The slate-grey and black-barred peregrine falcon (duck hawk) is one of the speediest and most powerful of all flying organisms. It flies on the level at 60 m.p.h., dives at 180, knocks out its quarry (birds up to the size of duck) with its steely talons, kills only what it will eat. Its attacks are always made from open sky, and what it does not kill with the first attack, it seldom bothers to pursue. The late Gerald H. Thayer once admiringly described the peregrine falcon as a “powerful, wild, majestic, independent bird, living on the choicest of clean carnal food plucked fresh from the air or the surface of the waters; rearing its young in the nooks of dangerous mountain cliffs … It is the very embodiment of noble rapacity and lonely freedom.”

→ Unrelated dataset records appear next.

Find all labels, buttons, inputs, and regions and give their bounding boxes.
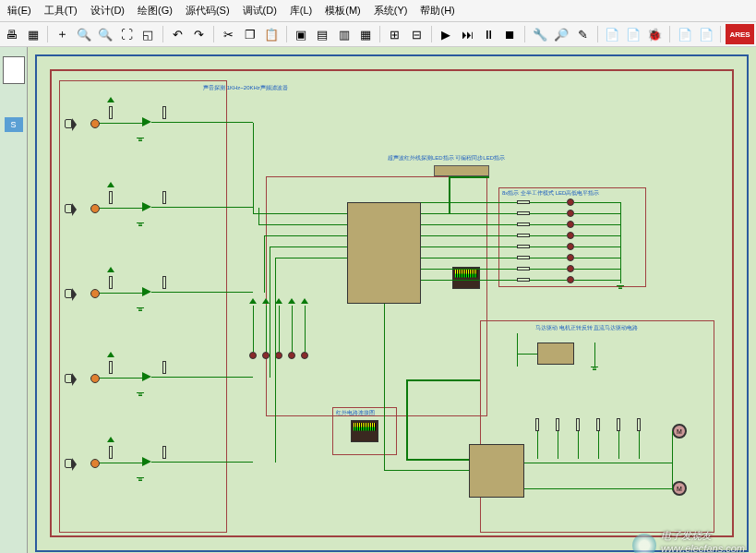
bug-icon[interactable]: 🐞: [645, 24, 665, 44]
motor-res-5[interactable]: [637, 418, 641, 431]
schematic-canvas[interactable]: 声音探测 1KHz~20KHz声频滤波器 超声波红外线探测LED指示 可编程同步…: [35, 54, 749, 552]
plus-icon[interactable]: ＋: [53, 24, 72, 44]
wrench-icon[interactable]: ✎: [572, 24, 592, 44]
redo-icon[interactable]: ↷: [189, 24, 209, 44]
led-res-0[interactable]: [517, 200, 530, 204]
indicator-led-1[interactable]: [567, 210, 574, 217]
ares-icon[interactable]: ARES: [726, 24, 754, 44]
led-res-2[interactable]: [517, 222, 530, 226]
schematic-preview[interactable]: [3, 56, 25, 84]
resistor-3a[interactable]: [109, 361, 113, 374]
led-res-5[interactable]: [517, 256, 530, 259]
motor-1[interactable]: M: [672, 424, 687, 439]
lamp-4[interactable]: [90, 459, 100, 468]
doc4-icon[interactable]: 📄: [696, 24, 715, 44]
zoom-in-icon[interactable]: 🔍: [74, 24, 93, 44]
menu-help[interactable]: 帮助(H): [416, 2, 458, 19]
resistor-2b[interactable]: [162, 276, 166, 289]
menu-tools[interactable]: 工具(T): [41, 2, 81, 19]
opamp-1[interactable]: [142, 202, 151, 211]
indicator-led-5[interactable]: [567, 254, 574, 261]
doc2-icon[interactable]: 📄: [624, 24, 643, 44]
speaker-3[interactable]: [65, 374, 72, 383]
probe-led-3[interactable]: [288, 352, 295, 359]
oscilloscope-1[interactable]: [452, 267, 480, 289]
motor-res-0[interactable]: [535, 418, 539, 431]
doc1-icon[interactable]: 📄: [603, 24, 622, 44]
connector-top[interactable]: [434, 165, 489, 176]
speaker-4[interactable]: [65, 459, 72, 468]
print-icon[interactable]: 🖶: [2, 24, 21, 44]
block2-icon[interactable]: ▤: [313, 24, 332, 44]
speaker-1[interactable]: [65, 204, 72, 213]
resistor-3b[interactable]: [162, 361, 166, 374]
resistor-4b[interactable]: [162, 446, 166, 459]
undo-icon[interactable]: ↶: [168, 24, 187, 44]
motor-2[interactable]: M: [672, 481, 687, 496]
probe-led-4[interactable]: [301, 352, 308, 359]
block4-icon[interactable]: ▦: [355, 24, 375, 44]
resistor-0b[interactable]: [162, 106, 166, 119]
menu-design[interactable]: 设计(D): [87, 2, 128, 19]
canvas-area[interactable]: 声音探测 1KHz~20KHz声频滤波器 超声波红外线探测LED指示 可编程同步…: [28, 47, 756, 553]
opamp-2[interactable]: [142, 287, 151, 296]
indicator-led-3[interactable]: [567, 232, 574, 239]
indicator-led-4[interactable]: [567, 243, 574, 250]
copy-icon[interactable]: ❐: [240, 24, 259, 44]
motor-res-2[interactable]: [576, 418, 580, 431]
motor-driver-chip[interactable]: [469, 444, 524, 498]
zoom-fit-icon[interactable]: ⛶: [117, 24, 137, 44]
zoom-out-icon[interactable]: 🔍: [96, 24, 115, 44]
resistor-0a[interactable]: [109, 106, 113, 119]
opamp-0[interactable]: [142, 117, 151, 126]
led-res-3[interactable]: [517, 234, 530, 237]
chip-small[interactable]: [537, 343, 574, 365]
lamp-3[interactable]: [90, 374, 100, 383]
led-res-7[interactable]: [517, 278, 530, 282]
pause-icon[interactable]: ⏸: [479, 24, 498, 44]
grid-icon[interactable]: ▦: [23, 24, 42, 44]
probe-led-0[interactable]: [249, 352, 257, 359]
lamp-0[interactable]: [90, 119, 100, 128]
lamp-1[interactable]: [90, 204, 100, 213]
motor-res-3[interactable]: [596, 418, 600, 431]
menu-source[interactable]: 源代码(S): [182, 2, 234, 19]
lamp-2[interactable]: [90, 289, 100, 298]
motor-res-1[interactable]: [556, 418, 559, 431]
block3-icon[interactable]: ▥: [334, 24, 354, 44]
menu-draw[interactable]: 绘图(G): [134, 2, 176, 19]
sidebar-button[interactable]: S: [5, 117, 23, 132]
hplus-icon[interactable]: ⊞: [385, 24, 404, 44]
probe-led-1[interactable]: [262, 352, 270, 359]
menu-debug[interactable]: 调试(D): [239, 2, 281, 19]
resistor-2a[interactable]: [109, 276, 113, 289]
led-res-4[interactable]: [517, 245, 530, 248]
zoom-area-icon[interactable]: ◱: [138, 24, 158, 44]
menu-library[interactable]: 库(L): [286, 2, 316, 19]
resistor-4a[interactable]: [109, 446, 113, 459]
block1-icon[interactable]: ▣: [292, 24, 311, 44]
menu-edit[interactable]: 辑(E): [4, 2, 35, 19]
mcu-main-chip[interactable]: [347, 202, 421, 304]
indicator-led-2[interactable]: [567, 221, 574, 228]
indicator-led-0[interactable]: [567, 198, 574, 206]
resistor-1a[interactable]: [109, 191, 113, 204]
stop-icon[interactable]: ⏹: [500, 24, 520, 44]
probe-led-2[interactable]: [275, 352, 282, 359]
led-res-1[interactable]: [517, 211, 530, 215]
menu-system[interactable]: 系统(Y): [370, 2, 412, 19]
resistor-1b[interactable]: [162, 191, 166, 204]
tool1-icon[interactable]: 🔧: [530, 24, 549, 44]
motor-res-4[interactable]: [617, 418, 620, 431]
step-icon[interactable]: ⏭: [458, 24, 477, 44]
play-icon[interactable]: ▶: [437, 24, 456, 44]
hminus-icon[interactable]: ⊟: [406, 24, 426, 44]
opamp-4[interactable]: [142, 457, 151, 466]
paste-icon[interactable]: 📋: [262, 24, 282, 44]
cut-icon[interactable]: ✂: [219, 24, 238, 44]
doc3-icon[interactable]: 📄: [675, 24, 694, 44]
speaker-2[interactable]: [65, 289, 72, 298]
led-res-6[interactable]: [517, 267, 530, 270]
indicator-led-7[interactable]: [567, 276, 574, 283]
menu-template[interactable]: 模板(M): [321, 2, 365, 19]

Falcons have an impressive history. More than 4,000 years ago they were used for hunting by the Chinese. Falconry (the art of directing a falcon to take off, attack its prey and return to the extended arm of its trainer) was the sport of kings throughout the Middle Ages.
Last week U.S. bird watchers had an eye peeled for the peregrine falcons which were migrating from the northeastern U.S. and Canada to the Gulf states and the Caribbean. But not all were migrating this month. The New York World-Telegram and Sun noted that a very few will winter-as-usual, of all places, high on craggy skyscrapers in Manhattan. There they have found ledges as bare and precipitous as any mountain falcon eyrie. And they have a year-round food supply in the thousands of fat and sassy Manhattan pigeons who linger below.